There is the interesting idea of all the main characters suffering from parental abandonment. Dev, Nisha, Meghna… all of them are affected by this, but the film lacks the emotional wherewithal to see this thread through. And when it does occasionally try, it rings false and/or seems problematic. A character says that because Dev was raised by his father, he’s grown up with courage and clarity. It’s like, nobody read this line and asked, “As opposed to?” It also doesn’t help that any time there seems to be some conversation of emotional resonance, Harris Jayaraj steps in to guide you with overstating background music. Dev looks at his mother’s portrait, and Harris’ BGM has women almost wailing. Meghna’s mother talks about the difficulty of being single, and Harris has a violin trying to incite you into tears. It’s all way too loud and more melodramatic than it needs to be.

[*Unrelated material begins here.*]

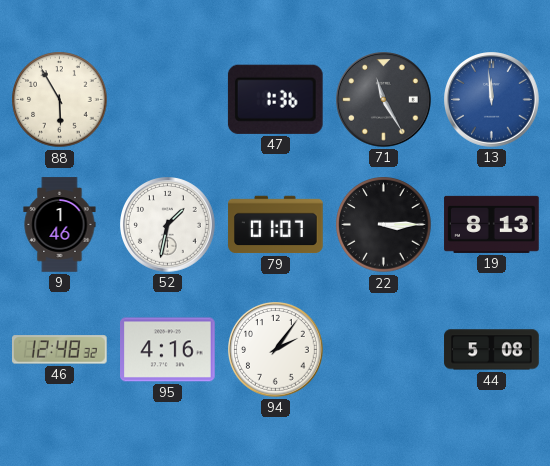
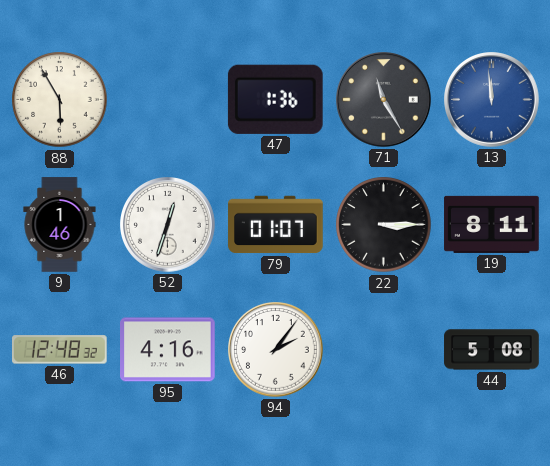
52: 1:32 -> 12:33
19: 8:13 -> 8:11
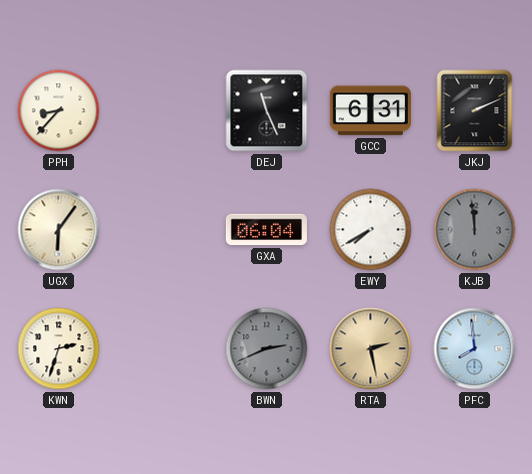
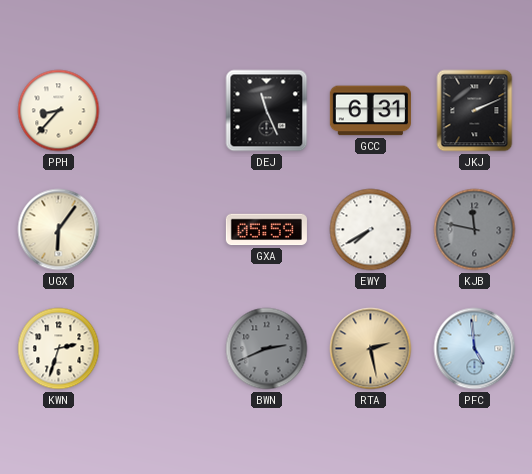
GXA: 06:04 -> 05:59
KJB: 11:59 -> 11:47
PFC: 7:59 -> 4:59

Given how Meghna is portrayed, I found Nisha far more likeable. Someday, hopefully, our cinema will make a character like her its heroine, and not just in a film like IrudhiSuttru, but in a romance. Nisha almost self-deprecatingly says she will have a hard time getting a partner because of who she is. If we cannot show an ambitious woman unapologetically, let’s at least try and make heroines out of women like Nisha, and perhaps, we may finally begin to have something new to say in this genre.

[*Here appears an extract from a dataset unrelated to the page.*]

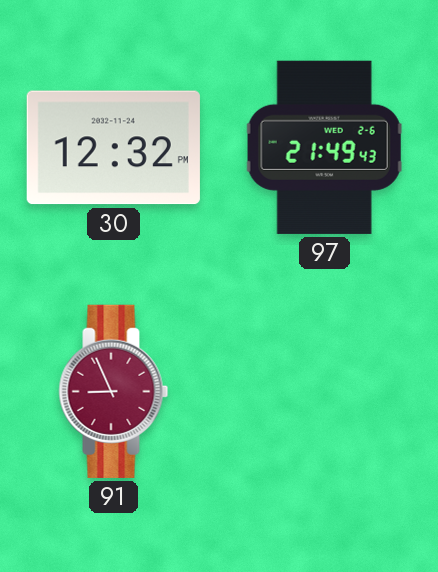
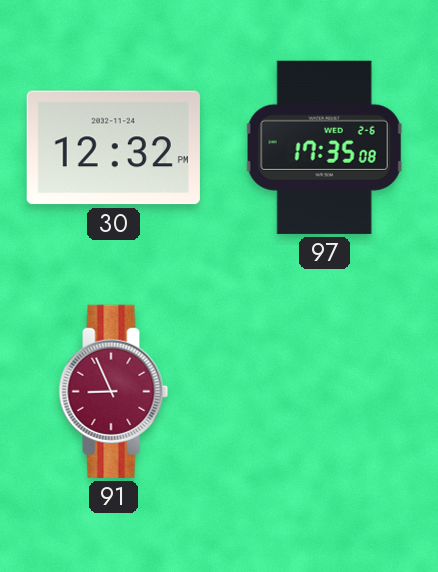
97: 21:49 -> 17:35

Of course, it’s another matter that Dev has a hard time being true to its romance genre. The couple go on a supposedly transformative bike ride, but before we can be introduced to any deep conversation, there’s a silly robbery that’s designed to utilise Dev’s superhuman fighting ability. In between, Nikki Galrani gets a cameo in a bizarre sequence that’s again designed to be another mandatory stunt sequence. Dev can’t even climb Mount Everest, without a Cliffhanger type of situation.
The best I could say about Dev is, it looks great. And yes, the songs — though seeming like hangovers of previous Harris Jayaraj hits — are rather catchy. But what Dev is most efficient at doing is normalising stalking, perhaps inadvertently (if we were to give it the benefit of the doubt). At one point, Meghna realises in horror that Dev’s tracked her down using her mother’s Facebook post, and her response is, “You’re such a stalker!” almost as if it were a compliment. We could again talk about the importance of avoiding such portrayal, and perhaps there’s no point, given that Vicky says, “Seiyaadha ngardha senju kaatradhu dhaan Thamizh paiyan gethtu.” Well, all right then.